I have attempted to do a question that I crafted by hand: 6239^5 mod 15367

I know that 15367 is made up of prime numbers, notably 121 and 127.

Hence, I break it down by doing 6239^5 mod 121 and 6239^5 mod 127 individually. This yields the following results

6239^5 mod 121 = 109
6239^5 mod 127 = 64

Now I know that x is congruent in the following way:

x ≡ 109 (mod 121)
x ≡ 64 (mod 127)

As such this can then be calculated as:

109 + 121k ≡ 64 (mod 127)
121k (mod 127) ≡ (64-109) (mod 127)
121k (mod 127) ≡ -45 (mod 127)
-6k ≡ -45 (mod 127)
k = 45/6

So we substitute the k into the first formula:
109 + 121k
= 109 + 121(45/6 + 127u)
= 109 + 907.5 + 127u.

I'm stuck now because 907.5 is a decimal.

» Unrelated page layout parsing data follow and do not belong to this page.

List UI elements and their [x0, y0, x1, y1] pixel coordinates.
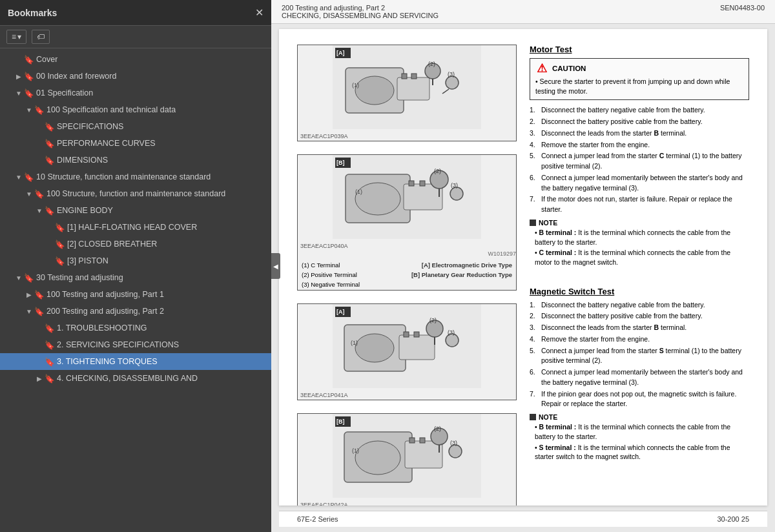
header-title-line2: CHECKING, DISASSEMBLING AND SERVICING: [282, 12, 439, 19]
list-item: 3.Disconnect the leads from the starter …: [530, 128, 749, 139]
bookmark-icon: 🔖: [25, 72, 34, 81]
sidebar-item-label: 100 Specification and technical data: [46, 105, 176, 114]
svg-text:(1): (1): [352, 447, 359, 454]
header-title-line1: 200 Testing and adjusting, Part 2: [282, 4, 439, 12]
text-column: Motor Test ⚠ CAUTION • Secure the starte…: [530, 45, 749, 506]
svg-text:(1): (1): [355, 189, 362, 195]
svg-point-7: [446, 76, 459, 89]
svg-text:(3): (3): [450, 440, 457, 446]
sidebar-item-30-testing[interactable]: ▼ 🔖 30 Testing and adjusting: [0, 269, 271, 286]
expand-icon: ▼: [25, 190, 34, 198]
sidebar-item-label: 200 Testing and adjusting, Part 2: [46, 307, 164, 316]
svg-point-33: [355, 334, 394, 362]
sidebar-item-00-index[interactable]: ▶ 🔖 00 Index and foreword: [0, 68, 271, 85]
expand-icon: ▼: [25, 107, 34, 114]
list-item: 1.Disconnect the battery negative cable …: [530, 105, 749, 116]
sidebar-item-performance[interactable]: 🔖 PERFORMANCE CURVES: [0, 135, 271, 152]
tag-button[interactable]: 🏷: [32, 30, 50, 44]
motor-test-steps: 1.Disconnect the battery negative cable …: [530, 105, 749, 215]
sidebar-item-half-floating[interactable]: 🔖 [1] HALF-FLOATING HEAD COVER: [0, 219, 271, 236]
list-item: 3.Disconnect the leads from the starter …: [530, 323, 749, 333]
sidebar-item-cover[interactable]: 🔖 Cover: [0, 51, 271, 68]
magnetic-test-steps: 1.Disconnect the battery negative cable …: [530, 300, 749, 410]
bookmark-icon: 🔖: [45, 323, 54, 333]
view-options-button[interactable]: ≡ ▾: [6, 30, 26, 44]
motor-test-title: Motor Test: [530, 45, 749, 54]
caution-text: • Secure the starter to prevent it from …: [535, 77, 743, 96]
sidebar-item-100-structure[interactable]: ▼ 🔖 100 Structure, function and maintena…: [0, 185, 271, 202]
caption-label: (3) Negative Terminal: [299, 280, 379, 289]
note-header: NOTE: [530, 413, 749, 421]
sidebar-item-tightening-torques[interactable]: 🔖 3. TIGHTENING TORQUES: [0, 353, 271, 370]
svg-text:(3): (3): [451, 182, 458, 189]
list-item: 4.Remove the starter from the engine.: [530, 334, 749, 345]
bookmark-icon: 🔖: [45, 206, 54, 216]
expand-icon: ▼: [25, 308, 34, 315]
bookmark-icon: 🔖: [45, 357, 54, 367]
expand-icon: ▶: [35, 375, 44, 382]
caption-label: (2) Positive Terminal: [299, 271, 379, 279]
bookmark-icon: 🔖: [25, 273, 34, 283]
diagram-d-id: 3EEAEAC1P042A: [298, 500, 516, 506]
sidebar-item-checking-disassembling[interactable]: ▶ 🔖 4. CHECKING, DISASSEMBLING AND: [0, 370, 271, 387]
sidebar-item-100-testing-p1[interactable]: ▶ 🔖 100 Testing and adjusting, Part 1: [0, 286, 271, 303]
sidebar-item-servicing-specs[interactable]: 🔖 2. SERVICING SPECIFICATIONS: [0, 336, 271, 353]
caption-label: (1) C Terminal: [299, 261, 379, 269]
bookmark-icon: 🔖: [56, 256, 65, 266]
sidebar-item-100-spec[interactable]: ▼ 🔖 100 Specification and technical data: [0, 101, 271, 118]
doc-footer: 67E-2 Series 30-200 25: [279, 511, 767, 527]
sidebar-item-10-structure[interactable]: ▼ 🔖 10 Structure, function and maintenan…: [0, 169, 271, 185]
bookmark-icon: 🔖: [25, 172, 34, 182]
svg-text:[B]: [B]: [336, 159, 345, 166]
diagram-A-motor: [A] (2) (3): [297, 45, 517, 141]
magnetic-note-box: NOTE • B terminal : It is the terminal w…: [530, 413, 749, 462]
sidebar-item-piston[interactable]: 🔖 [3] PISTON: [0, 252, 271, 269]
svg-text:[A]: [A]: [336, 309, 345, 315]
list-item: 5.Connect a jumper lead from the starter…: [530, 151, 749, 172]
sidebar-item-label: 30 Testing and adjusting: [36, 273, 123, 282]
header-left: 200 Testing and adjusting, Part 2 CHECKI…: [282, 4, 439, 19]
view-icon: ≡: [12, 32, 16, 41]
diagram-b-watermark: W1019297: [298, 251, 516, 257]
svg-point-47: [355, 441, 400, 475]
sidebar-item-label: 01 Specification: [36, 88, 93, 97]
sidebar-item-label: 4. CHECKING, DISASSEMBLING AND: [57, 374, 198, 383]
svg-text:(2): (2): [434, 168, 441, 174]
svg-rect-11: [411, 74, 417, 79]
svg-text:(1): (1): [352, 82, 359, 88]
bookmark-icon: 🔖: [35, 290, 44, 300]
svg-text:[A]: [A]: [336, 50, 345, 56]
sidebar-item-troubleshooting[interactable]: 🔖 1. TROUBLESHOOTING: [0, 320, 271, 336]
svg-rect-38: [404, 332, 409, 337]
svg-point-50: [449, 445, 462, 458]
close-sidebar-button[interactable]: ✕: [255, 6, 264, 19]
note-square-icon: [530, 414, 536, 420]
sidebar-item-label: PERFORMANCE CURVES: [57, 139, 156, 148]
list-item: 6.Connect a jumper lead momentarily betw…: [530, 367, 749, 388]
list-item: 6.Connect a jumper lead momentarily betw…: [530, 173, 749, 194]
sidebar-content: 🔖 Cover ▶ 🔖 00 Index and foreword ▼ 🔖 01…: [0, 48, 271, 532]
note-bullet-1: • B terminal : It is the terminal which …: [530, 228, 749, 247]
svg-point-19: [355, 183, 400, 215]
bookmark-icon: 🔖: [45, 374, 54, 384]
svg-rect-53: [420, 438, 425, 443]
note-bullet-2: • C terminal : It is the terminal which …: [530, 248, 749, 267]
sidebar-item-dimensions[interactable]: 🔖 DIMENSIONS: [0, 152, 271, 169]
doc-header: 200 Testing and adjusting, Part 2 CHECKI…: [271, 0, 775, 24]
sidebar-item-closed-breather[interactable]: 🔖 [2] CLOSED BREATHER: [0, 236, 271, 252]
bookmark-icon: 🔖: [56, 223, 65, 232]
sidebar-item-label: [1] HALF-FLOATING HEAD COVER: [67, 223, 197, 232]
svg-rect-10: [402, 74, 407, 79]
sidebar-item-label: DIMENSIONS: [57, 156, 108, 165]
sidebar-item-engine-body[interactable]: ▼ 🔖 ENGINE BODY: [0, 202, 271, 219]
sidebar-item-01-spec[interactable]: ▼ 🔖 01 Specification: [0, 85, 271, 101]
collapse-sidebar-button[interactable]: ◀: [271, 253, 280, 279]
list-item: 7.If the pinion gear does not pop out, t…: [530, 389, 749, 410]
svg-rect-25: [420, 181, 425, 186]
page-content: [A] (2) (3): [297, 45, 749, 506]
sidebar-item-specifications[interactable]: 🔖 SPECIFICATIONS: [0, 118, 271, 135]
expand-icon: ▶: [25, 291, 34, 298]
svg-rect-39: [414, 332, 419, 337]
svg-rect-5: [397, 77, 429, 100]
sidebar-item-200-testing-p2[interactable]: ▼ 🔖 200 Testing and adjusting, Part 2: [0, 303, 271, 320]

How do I now work out the final answer?

Answer 1

$$-6k\equiv-45\mod 127$$

$$2k\equiv15\equiv142 \mod 127$$

$$k\equiv71\mod 127$$

Answer 2

One never writes fractions in modular arithmetic. So where you went wrong is on the line $k = 45/6$.

Instead, one computes the multiplicative inverse of $6$ modulo 127. Let's call that number $x$ (you can compute it for yourself or look it up somehow).

Then you would instead have $$-6k \equiv -45 \pmod {127} $$ $$6k \equiv 45 \pmod {127} $$ $$k \equiv 45x \pmod {127} $$ and carry on from there.